HC Deb 29 June 1981 vol 7 cc289-90W
Mr. Pavitt

asked the Secretary of State for Social Services (1) if the meeting of the North-West Thames regional health authority at which it decides upon the appointments to be made for membership of the Brent district health authority will be open to the public;

(2) what advice he has tendered to regional health authorities on the criteria to be adopted for the selection of members of district health authorities;

(3) which voluntary and statutory organisations are being consulted with regard to nominations for members of the Brent district health authority;.

(4) what arrangements have been made for public participation in and subsequent scrutiny of the process of nomination and appointment to district health authorities.

Dr. Vaughan

General guidance has been given to regional health authorities and the local authorities responsible for these appointments in the recent circular issued by the Department "The Membership of District Health Authorities"(HC(81)6/LAC(81)3), a copy of which has been placed in the Library of the House.

Under schedule 5 to the National Health Service Act 1977—amended respecting district health authorities by the Health Services Act 1980—the appointing authorities are required to consult bodies representative of the main health professions and such other bodies, including any federation of workers organisations, as appear to them to be concerned before making appointments. Any individual or body not covered by these formal consultations is free to submit recommendations. No central guidance is laid down and details of the bodies consulted by the North West Thames regional health authority are not held centrally. The hon. Member may wish to seek this information from the regional health authority.

It is cusomary for the names, addresses and summary curricula vitae of newly appointed members to be announced by regional health authorities. Most, I expect, will issue a press release at the appropriate time; and similar details feature in handbooks produced locally.

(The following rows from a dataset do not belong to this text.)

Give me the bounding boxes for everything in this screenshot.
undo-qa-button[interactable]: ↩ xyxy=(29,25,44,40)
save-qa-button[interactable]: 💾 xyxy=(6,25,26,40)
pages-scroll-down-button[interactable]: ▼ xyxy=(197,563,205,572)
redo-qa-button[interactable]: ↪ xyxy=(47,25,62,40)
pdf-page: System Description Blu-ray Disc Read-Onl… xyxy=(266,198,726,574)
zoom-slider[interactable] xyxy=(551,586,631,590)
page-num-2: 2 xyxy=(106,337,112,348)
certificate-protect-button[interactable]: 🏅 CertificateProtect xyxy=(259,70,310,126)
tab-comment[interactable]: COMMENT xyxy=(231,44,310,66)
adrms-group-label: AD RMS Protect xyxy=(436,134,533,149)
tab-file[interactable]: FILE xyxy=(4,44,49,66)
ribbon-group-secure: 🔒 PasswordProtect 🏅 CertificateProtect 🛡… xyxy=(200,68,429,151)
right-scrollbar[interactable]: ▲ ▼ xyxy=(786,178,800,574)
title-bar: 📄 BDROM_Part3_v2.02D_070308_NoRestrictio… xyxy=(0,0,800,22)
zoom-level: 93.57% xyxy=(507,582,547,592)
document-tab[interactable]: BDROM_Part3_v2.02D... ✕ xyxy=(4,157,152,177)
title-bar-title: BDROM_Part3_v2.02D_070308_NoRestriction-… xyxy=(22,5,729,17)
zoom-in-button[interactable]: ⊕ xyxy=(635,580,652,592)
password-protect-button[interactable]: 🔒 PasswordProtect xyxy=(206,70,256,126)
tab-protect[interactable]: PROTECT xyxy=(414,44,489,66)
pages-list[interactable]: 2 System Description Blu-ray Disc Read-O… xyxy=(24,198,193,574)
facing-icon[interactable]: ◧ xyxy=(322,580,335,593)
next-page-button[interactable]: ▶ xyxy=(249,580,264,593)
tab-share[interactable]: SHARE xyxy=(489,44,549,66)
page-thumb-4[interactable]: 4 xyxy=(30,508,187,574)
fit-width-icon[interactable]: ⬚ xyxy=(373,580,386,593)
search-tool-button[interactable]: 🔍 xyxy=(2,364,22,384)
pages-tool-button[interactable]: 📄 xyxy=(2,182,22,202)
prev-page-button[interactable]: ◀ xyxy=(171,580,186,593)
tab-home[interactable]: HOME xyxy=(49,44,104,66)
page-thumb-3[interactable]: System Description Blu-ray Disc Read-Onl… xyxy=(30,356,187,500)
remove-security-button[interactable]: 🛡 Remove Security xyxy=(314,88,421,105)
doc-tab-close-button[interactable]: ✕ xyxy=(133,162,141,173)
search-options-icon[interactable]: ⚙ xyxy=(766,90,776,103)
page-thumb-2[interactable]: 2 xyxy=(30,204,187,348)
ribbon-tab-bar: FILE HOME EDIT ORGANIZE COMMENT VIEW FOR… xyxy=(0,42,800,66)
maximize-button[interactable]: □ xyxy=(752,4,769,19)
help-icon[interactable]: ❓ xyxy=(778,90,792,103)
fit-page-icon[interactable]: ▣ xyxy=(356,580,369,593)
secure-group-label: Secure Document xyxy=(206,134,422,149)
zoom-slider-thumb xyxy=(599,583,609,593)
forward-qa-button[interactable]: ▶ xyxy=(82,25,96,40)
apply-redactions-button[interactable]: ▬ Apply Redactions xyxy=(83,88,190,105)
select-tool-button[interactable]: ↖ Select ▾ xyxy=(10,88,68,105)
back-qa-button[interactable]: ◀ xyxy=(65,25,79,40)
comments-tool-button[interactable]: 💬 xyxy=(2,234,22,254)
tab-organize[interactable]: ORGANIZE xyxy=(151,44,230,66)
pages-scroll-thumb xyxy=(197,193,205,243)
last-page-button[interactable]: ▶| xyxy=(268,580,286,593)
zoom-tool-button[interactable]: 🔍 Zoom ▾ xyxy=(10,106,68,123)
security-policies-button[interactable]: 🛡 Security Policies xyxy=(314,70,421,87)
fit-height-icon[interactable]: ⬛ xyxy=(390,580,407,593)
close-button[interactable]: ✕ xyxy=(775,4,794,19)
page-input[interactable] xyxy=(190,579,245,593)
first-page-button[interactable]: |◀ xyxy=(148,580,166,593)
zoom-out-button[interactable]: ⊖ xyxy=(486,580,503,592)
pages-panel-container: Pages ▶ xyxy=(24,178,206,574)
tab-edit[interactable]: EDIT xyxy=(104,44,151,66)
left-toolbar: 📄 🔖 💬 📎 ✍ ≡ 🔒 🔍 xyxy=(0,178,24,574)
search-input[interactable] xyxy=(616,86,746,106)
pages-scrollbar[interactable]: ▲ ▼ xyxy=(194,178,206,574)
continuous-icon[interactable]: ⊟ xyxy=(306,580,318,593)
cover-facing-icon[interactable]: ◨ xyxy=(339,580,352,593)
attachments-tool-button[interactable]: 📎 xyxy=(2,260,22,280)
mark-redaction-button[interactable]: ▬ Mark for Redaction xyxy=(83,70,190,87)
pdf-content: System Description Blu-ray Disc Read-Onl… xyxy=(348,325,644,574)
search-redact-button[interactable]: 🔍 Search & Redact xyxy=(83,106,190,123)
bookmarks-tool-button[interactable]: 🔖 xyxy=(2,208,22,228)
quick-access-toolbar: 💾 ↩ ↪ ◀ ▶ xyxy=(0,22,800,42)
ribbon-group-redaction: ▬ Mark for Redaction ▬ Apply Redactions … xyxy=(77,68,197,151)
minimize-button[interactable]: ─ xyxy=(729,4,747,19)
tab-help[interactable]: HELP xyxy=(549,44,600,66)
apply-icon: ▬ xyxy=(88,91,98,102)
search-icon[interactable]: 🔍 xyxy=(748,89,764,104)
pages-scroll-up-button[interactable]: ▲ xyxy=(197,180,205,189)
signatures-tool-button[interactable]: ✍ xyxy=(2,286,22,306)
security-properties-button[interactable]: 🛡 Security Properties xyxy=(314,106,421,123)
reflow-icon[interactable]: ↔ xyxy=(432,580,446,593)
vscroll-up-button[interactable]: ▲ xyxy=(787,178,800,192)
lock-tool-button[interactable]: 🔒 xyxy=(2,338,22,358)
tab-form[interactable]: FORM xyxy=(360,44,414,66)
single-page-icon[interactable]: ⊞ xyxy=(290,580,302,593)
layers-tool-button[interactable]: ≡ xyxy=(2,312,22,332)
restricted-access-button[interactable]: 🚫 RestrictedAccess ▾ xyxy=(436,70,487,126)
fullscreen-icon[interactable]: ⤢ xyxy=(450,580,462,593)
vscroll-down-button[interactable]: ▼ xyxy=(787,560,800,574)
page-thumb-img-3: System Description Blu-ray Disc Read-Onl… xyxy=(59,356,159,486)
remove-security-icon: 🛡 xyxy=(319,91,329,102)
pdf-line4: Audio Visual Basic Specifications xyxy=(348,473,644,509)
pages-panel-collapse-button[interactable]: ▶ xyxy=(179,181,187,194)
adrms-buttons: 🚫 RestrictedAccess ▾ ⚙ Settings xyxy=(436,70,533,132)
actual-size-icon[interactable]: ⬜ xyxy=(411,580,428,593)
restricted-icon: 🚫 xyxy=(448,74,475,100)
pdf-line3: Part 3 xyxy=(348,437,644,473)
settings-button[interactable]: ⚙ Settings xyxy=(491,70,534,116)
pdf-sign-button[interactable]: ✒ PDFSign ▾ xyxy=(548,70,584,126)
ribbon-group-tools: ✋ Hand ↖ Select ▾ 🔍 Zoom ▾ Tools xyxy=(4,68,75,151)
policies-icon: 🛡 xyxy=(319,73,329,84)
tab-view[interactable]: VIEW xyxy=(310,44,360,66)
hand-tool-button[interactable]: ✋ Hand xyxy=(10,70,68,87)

It is a matter for the health authority concerned to decide when or whether to close its meetings to the press and general public. In general, public bodies should not involve the Public Bodies (Admission to Meetings) Act 1960 lightly. None the less, in my experience, recommendations sent to the appointing authorities are usually submitted on a confidential basis. By their nature, they are concerned with the personal and private details of people who generously offer their services voluntarily and in an unpaid capacity. Accordingly, I see no objection to meetings at which these appointments are discussed, and selections made, being held in closed session.